Где позорный столб, к которому собираетесь прислонять? Где весь ваш в триста слоёв обклеенный правилами и условностями свет? Ау! Верните-ка всё назад, и я сам, не доводя до розог и линчевания, признаю, что был неправ, что бес попутал…
Всё признаю. И сам себе петлю на шею накину, и от табуреточки сам оттолкнусь — только верните всё на свои места.
И дайте этой девочке свободу настоящего выбора. А там уж и поглядим…
А шить мне гумбертовщину — шейте, милые, шейте, коли заняться больше нечем…
А заодно, если уж такие умные, придумайте, куда теперь Гумберту вообще деваться…

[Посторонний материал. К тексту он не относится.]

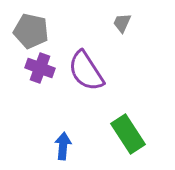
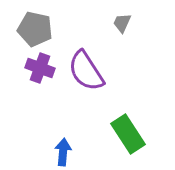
gray pentagon: moved 4 px right, 2 px up
blue arrow: moved 6 px down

И врубайте Дашкевича — из «Собаки Баскервилей» — немедленно!
Нету? Ну, не знаю, сами тогда чего-нибудь губами набубните, если вы хоть на это ещё способны — саспенс у нас по ходу…
Я не видел ни как он вышел из леса, ни даже откуда взялся — здоровенный, в полтора меня, мишка. Чёрный как дьявол. Или как гималайский. Вот откуда здесь гималайские? С другой стороны, если уж партизаны забредают, ему сам бог велел: хозяин, как-никак…
А долбаный гризли — да и не гризли, наверное, никакой, я их отродясь не видел, мне слово нравится — лениво плёлся по бережку прямиком к Лёльке.
Я вам не пифия, и о намерениях зверюги мог лишь догадываться. Но что-то подсказало: намерения у зверюги отвратительные. И пока подсказывало, этот локис добрался до воды и нетерпеливо затоптался, зачерпывая лапой. Точно пытался подгрести девчонку поближе, в то время как дурёха лежала себе на спине и тоже потихоньку гребла навстречу гибели…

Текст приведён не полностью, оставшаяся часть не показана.